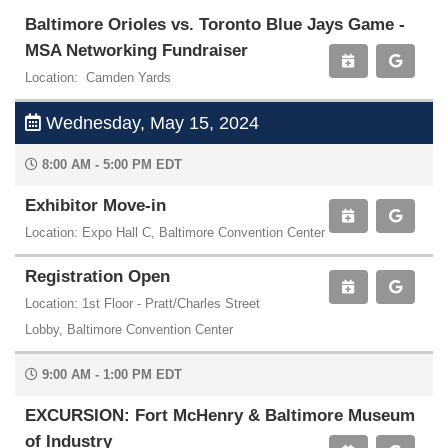
Baltimore Orioles vs. Toronto Blue Jays Game -
MSA Networking Fundraiser
Location: Camden Yards
Wednesday, May 15, 2024
8:00 AM - 5:00 PM EDT
Exhibitor Move-in
Location: Expo Hall C, Baltimore Convention Center
Registration Open
Location: 1st Floor - Pratt/Charles Street
Lobby, Baltimore Convention Center
9:00 AM - 1:00 PM EDT
EXCURSION: Fort McHenry & Baltimore Museum
of Industry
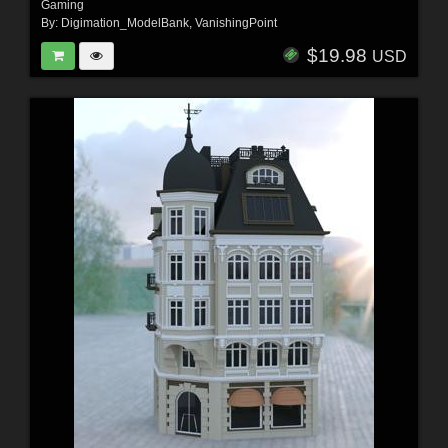
Gaming
By:
Digimation_ModelBank
,
VanishingPoint
$19.98
USD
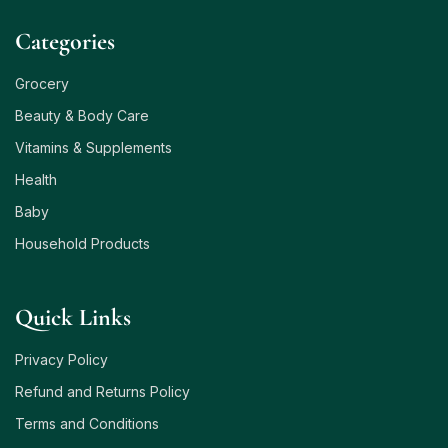
Сategories
Grocery
Beauty & Body Care
Vitamins & Supplements
Health
Baby
Household Products
Quick Links
Privacy Policy
Refund and Returns Policy
Terms and Conditions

§ §

About this exercise = With the pictures stripped out, return each record word for word.

Result of this exercise =
Baltimore Orioles vs. Toronto Blue Jays Game -
MSA Networking Fundraiser
Location: Camden Yards
Wednesday, May 15, 2024
8:00 AM - 5:00 PM EDT
Exhibitor Move-in
Location: Expo Hall C, Baltimore Convention Center
Registration Open
Location: 1st Floor - Pratt/Charles Street
Lobby, Baltimore Convention Center
9:00 AM - 1:00 PM EDT
EXCURSION: Fort McHenry & Baltimore Museum
of Industry
Gaming
By:
Digimation_ModelBank
,
VanishingPoint
$19.98
USD
Сategories
Grocery
Beauty & Body Care
Vitamins & Supplements
Health
Baby
Household Products
Quick Links
Privacy Policy
Refund and Returns Policy
Terms and Conditions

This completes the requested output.